━━━━━ Records shown
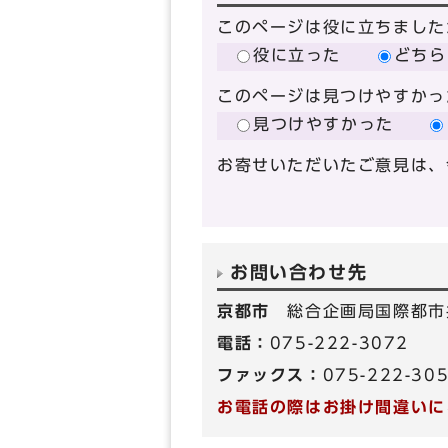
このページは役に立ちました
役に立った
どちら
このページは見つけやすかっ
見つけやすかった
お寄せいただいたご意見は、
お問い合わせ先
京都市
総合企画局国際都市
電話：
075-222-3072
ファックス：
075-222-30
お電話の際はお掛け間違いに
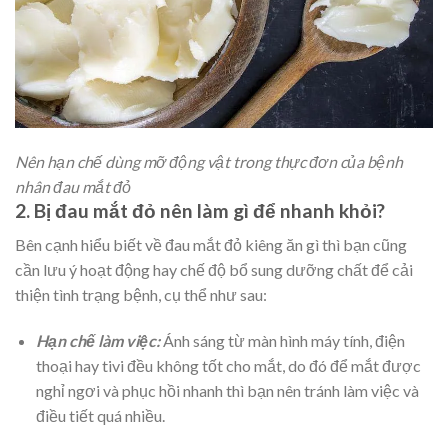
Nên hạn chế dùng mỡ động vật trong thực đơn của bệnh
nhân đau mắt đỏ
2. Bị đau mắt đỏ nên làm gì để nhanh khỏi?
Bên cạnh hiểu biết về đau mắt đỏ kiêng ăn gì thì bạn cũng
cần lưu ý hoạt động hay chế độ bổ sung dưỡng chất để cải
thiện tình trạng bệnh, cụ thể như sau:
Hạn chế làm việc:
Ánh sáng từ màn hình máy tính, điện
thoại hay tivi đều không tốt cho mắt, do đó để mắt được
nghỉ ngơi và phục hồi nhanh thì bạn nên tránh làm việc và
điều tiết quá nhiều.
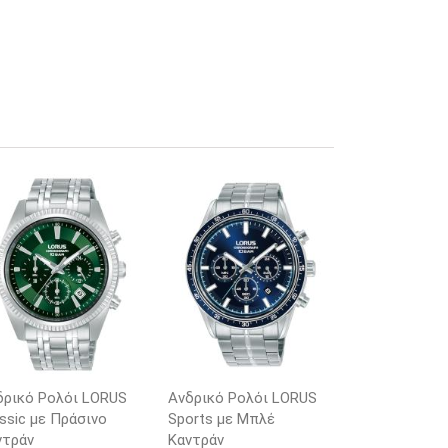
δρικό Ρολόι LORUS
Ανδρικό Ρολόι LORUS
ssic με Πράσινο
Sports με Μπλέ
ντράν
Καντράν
━━━━━━━━━━
> [Work item] Report each line of the entries where the word "Ρολόι" occurs.

> [Answer section]
δρικό Ρολόι LORUS
Ανδρικό Ρολόι LORUS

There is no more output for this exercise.